Open timothydereuse opened 1 year ago
I am looking into creating checks for specific jobs and would like to know what are the common errors that you get when working on Rodan. As people who frequently work on E2E Rodan workflows, can you list some common issues that you would like to see specific messages for (ie. wrong file input, empty pages, etc) @JoyfulGen @martha-thomae
I am trying my best to remember some of these issues. Right now I can only think of one:
I think that when I get to test the end-to-end OMR workflow again, I will think of more things besides this and what Tim already said about the staff processing.

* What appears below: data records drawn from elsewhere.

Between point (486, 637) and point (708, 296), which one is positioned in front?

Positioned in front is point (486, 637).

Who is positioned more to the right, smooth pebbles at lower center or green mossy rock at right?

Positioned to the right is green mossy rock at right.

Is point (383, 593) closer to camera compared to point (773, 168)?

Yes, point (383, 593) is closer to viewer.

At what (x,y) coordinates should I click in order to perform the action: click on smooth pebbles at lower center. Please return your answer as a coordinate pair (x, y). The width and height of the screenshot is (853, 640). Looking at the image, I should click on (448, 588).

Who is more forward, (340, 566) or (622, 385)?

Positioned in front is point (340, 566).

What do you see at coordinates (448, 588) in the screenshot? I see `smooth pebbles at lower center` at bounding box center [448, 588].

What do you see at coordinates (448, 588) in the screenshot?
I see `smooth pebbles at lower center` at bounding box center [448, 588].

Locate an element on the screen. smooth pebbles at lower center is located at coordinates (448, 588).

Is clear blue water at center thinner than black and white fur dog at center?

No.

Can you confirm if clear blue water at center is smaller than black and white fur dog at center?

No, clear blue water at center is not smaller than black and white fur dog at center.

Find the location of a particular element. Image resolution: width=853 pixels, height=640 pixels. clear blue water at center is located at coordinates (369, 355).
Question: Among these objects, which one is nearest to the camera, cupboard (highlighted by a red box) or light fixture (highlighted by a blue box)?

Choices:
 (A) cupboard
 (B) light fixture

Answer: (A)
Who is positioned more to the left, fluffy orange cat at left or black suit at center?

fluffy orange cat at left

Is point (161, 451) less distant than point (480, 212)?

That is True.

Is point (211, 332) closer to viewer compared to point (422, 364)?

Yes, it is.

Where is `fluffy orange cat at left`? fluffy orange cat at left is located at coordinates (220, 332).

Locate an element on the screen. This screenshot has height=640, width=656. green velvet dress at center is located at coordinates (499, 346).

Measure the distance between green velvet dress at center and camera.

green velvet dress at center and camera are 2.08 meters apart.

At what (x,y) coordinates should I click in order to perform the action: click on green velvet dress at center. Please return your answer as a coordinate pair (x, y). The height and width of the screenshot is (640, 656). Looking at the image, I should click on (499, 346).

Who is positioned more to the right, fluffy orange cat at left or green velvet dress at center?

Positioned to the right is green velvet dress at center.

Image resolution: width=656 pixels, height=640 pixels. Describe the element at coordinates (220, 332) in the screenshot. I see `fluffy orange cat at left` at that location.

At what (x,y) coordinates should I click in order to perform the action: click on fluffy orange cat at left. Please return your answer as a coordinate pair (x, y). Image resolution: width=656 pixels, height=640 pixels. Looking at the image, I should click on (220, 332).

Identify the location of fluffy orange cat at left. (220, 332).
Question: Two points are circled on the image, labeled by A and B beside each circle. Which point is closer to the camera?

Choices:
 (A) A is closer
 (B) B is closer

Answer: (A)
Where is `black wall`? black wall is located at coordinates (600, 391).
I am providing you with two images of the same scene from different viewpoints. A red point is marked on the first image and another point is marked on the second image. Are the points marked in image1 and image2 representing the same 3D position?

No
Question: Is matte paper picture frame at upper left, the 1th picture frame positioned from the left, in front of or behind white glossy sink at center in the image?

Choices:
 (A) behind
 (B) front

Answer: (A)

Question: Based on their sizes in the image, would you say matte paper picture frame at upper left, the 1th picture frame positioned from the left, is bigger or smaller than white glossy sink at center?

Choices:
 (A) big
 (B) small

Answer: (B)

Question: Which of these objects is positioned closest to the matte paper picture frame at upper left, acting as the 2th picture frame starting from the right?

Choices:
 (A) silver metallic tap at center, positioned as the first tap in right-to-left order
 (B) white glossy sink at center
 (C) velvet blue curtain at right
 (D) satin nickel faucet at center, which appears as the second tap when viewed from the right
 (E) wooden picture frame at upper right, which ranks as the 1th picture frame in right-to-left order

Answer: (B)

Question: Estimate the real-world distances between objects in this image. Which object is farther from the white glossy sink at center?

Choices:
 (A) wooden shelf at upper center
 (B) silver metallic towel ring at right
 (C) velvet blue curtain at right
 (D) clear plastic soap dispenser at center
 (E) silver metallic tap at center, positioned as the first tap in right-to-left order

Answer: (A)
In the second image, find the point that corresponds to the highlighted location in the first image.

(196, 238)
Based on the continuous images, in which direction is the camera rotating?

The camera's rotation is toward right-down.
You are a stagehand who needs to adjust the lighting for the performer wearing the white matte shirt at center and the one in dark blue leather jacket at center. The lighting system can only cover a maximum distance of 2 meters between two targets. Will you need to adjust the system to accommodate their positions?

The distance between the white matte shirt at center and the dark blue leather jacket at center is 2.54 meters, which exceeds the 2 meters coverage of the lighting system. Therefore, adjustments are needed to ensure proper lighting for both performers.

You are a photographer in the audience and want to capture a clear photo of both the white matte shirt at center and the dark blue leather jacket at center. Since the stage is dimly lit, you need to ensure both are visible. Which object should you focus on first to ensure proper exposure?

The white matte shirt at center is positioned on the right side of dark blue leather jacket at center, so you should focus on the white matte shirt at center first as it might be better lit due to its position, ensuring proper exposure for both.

I've been noodling around with simple mistakes I can imagine new or distracted users might make, and here's what I've got so far:
Mistake: Assigning the same model to two different input ports in the Fast Pixelwise Analysis job. Result: MEI_encoding job fails, with the following traceback error:
File "/usr/local/lib/python3.7/site-packages/celery/app/trace.py", line 412, in trace_task
R = retval = fun(*args, **kwargs)
File "/usr/local/lib/python3.7/site-packages/celery/app/trace.py", line 704, in __protected_call__
return self.run(*args, **kwargs)
File "/code/Rodan/rodan/jobs/base.py", line 773, in run
retval = self.run_my_task(inputs, settings, arg_outputs)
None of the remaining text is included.